El viejo arrugó la nariz, recordando con desagrado la primera pesquería de clarias en un arrozal de Pinar del Río, el pellejo baboso de aquel pescado y el mal olor cuando abrió la bolsa de nailon en la que los transportó a la casa.

― Regálala.

― Mejor la suelto ahora, que está viva.

― ¿Soltar una claria? Mira, suelta siempre una biajaca, que es propia del país y hay pocas, o suelta una trucha si es muy chica. Pero el clarias ese no debería estar suelto en nuestras aguas. Bicho repulsivo.

― Mucha gente se lo come.

― No, y mucha gente va al restaurante y se lo venden como filete de merluza. Hay de todo―, concluyó el abuelo su disgusto.
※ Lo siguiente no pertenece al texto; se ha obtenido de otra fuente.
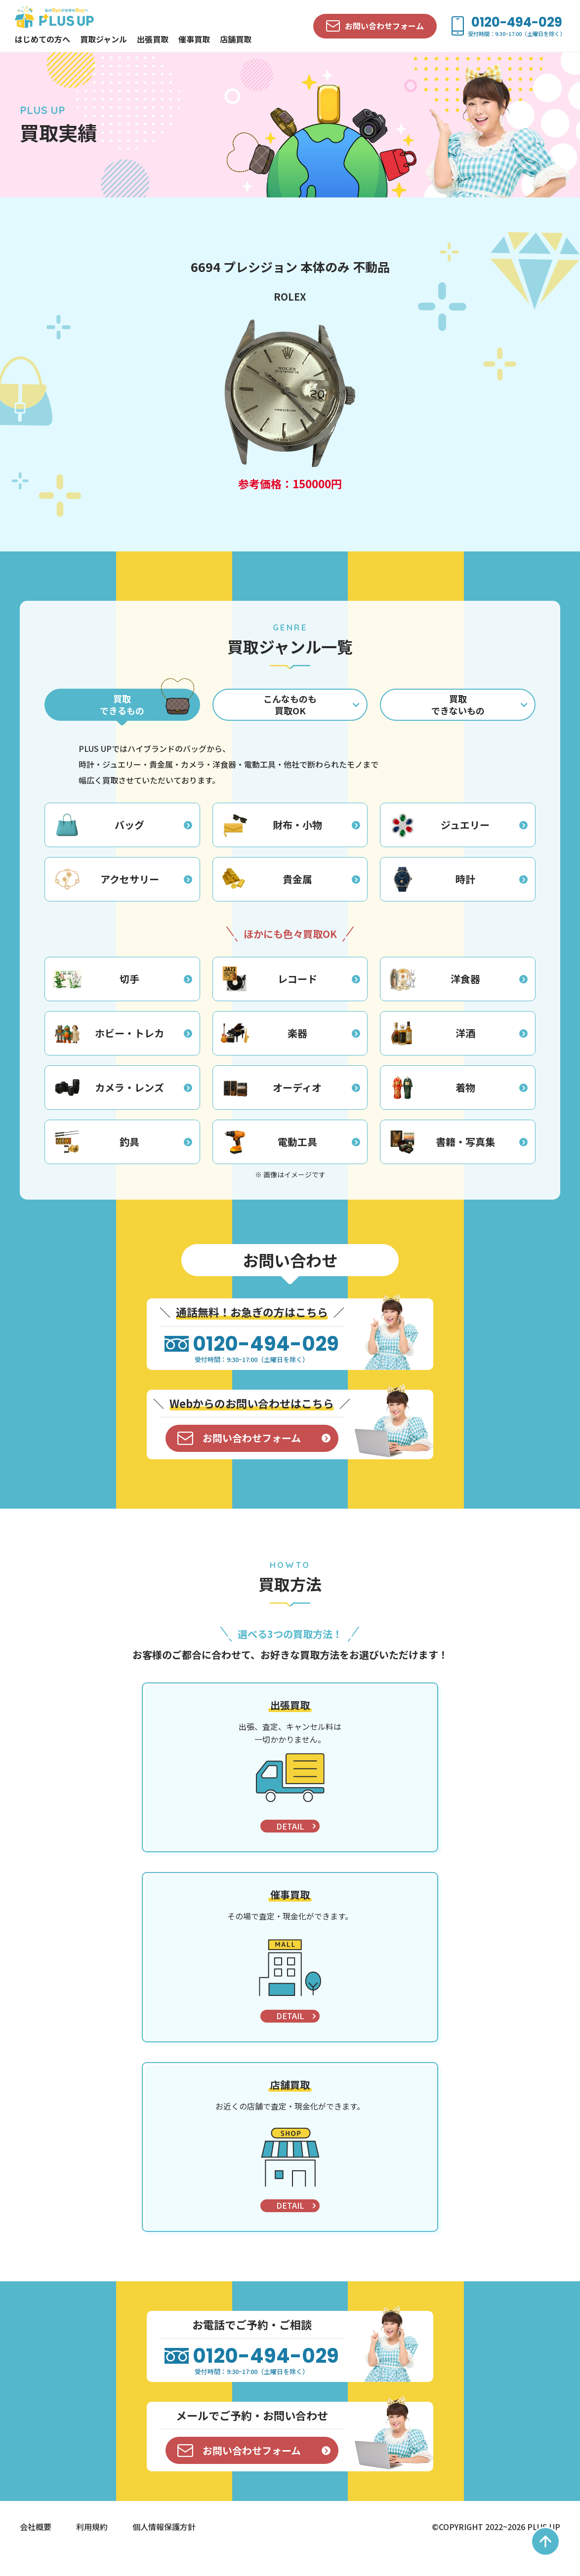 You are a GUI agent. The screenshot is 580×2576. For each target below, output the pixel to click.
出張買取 (152, 39)
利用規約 (92, 2549)
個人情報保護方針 (164, 2549)
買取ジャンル (103, 39)
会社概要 (35, 2549)
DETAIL (290, 1849)
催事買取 (194, 39)
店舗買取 (235, 39)
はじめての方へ (42, 39)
Cuando venían de regreso todavía estaban en la poza el hombre silencioso y su hijo. El chiquillo era el que tenía la caña y el corcho paseaba casi al centro de la poza. Iba suavemente y el padre esperaba a ver si se hundía, para advertirle al niño que sacara el pez, pero sólo avanzaba lentamente y se detenía, para avanzar un poco más. El viejo miró un momento la trayectoria, estimó la profundidad, sin detenerse todavía en su avance hacia el portillo de salida a la carretera, y cuando el nieto lo alcanzó, se lo dijo:

―A lo mejor tiene ahí tiene una buena guabina.

―Pues si no la saca la va a perder ―, habló el muchacho, y al abuelo le pareció que el muchacho ya tenía voz de gente con fundamento.

―No te apures, ahorita se aburre y cuando levante la vara vas a ver.

El muchacho sonrió y no dijo nada. Al abuelo se le ocurrió que su nieto se estaba volviendo un hombre y que a lo mejor era verdad que cualquier día era a él al que llevaban a pescar. Y se rió, pero ya el muchacho pedaleaba delante, como le había ordenado desde la primera vez que salieron en bicicletas separadas, para tenerlo a la vista.  Aunque quien sabe si ahora fuera por la prisa que tienen siempre a esta edad. Lo más seguro.

© Ismael León Almeida (De Demasiado muertos para soltarlos, 2020).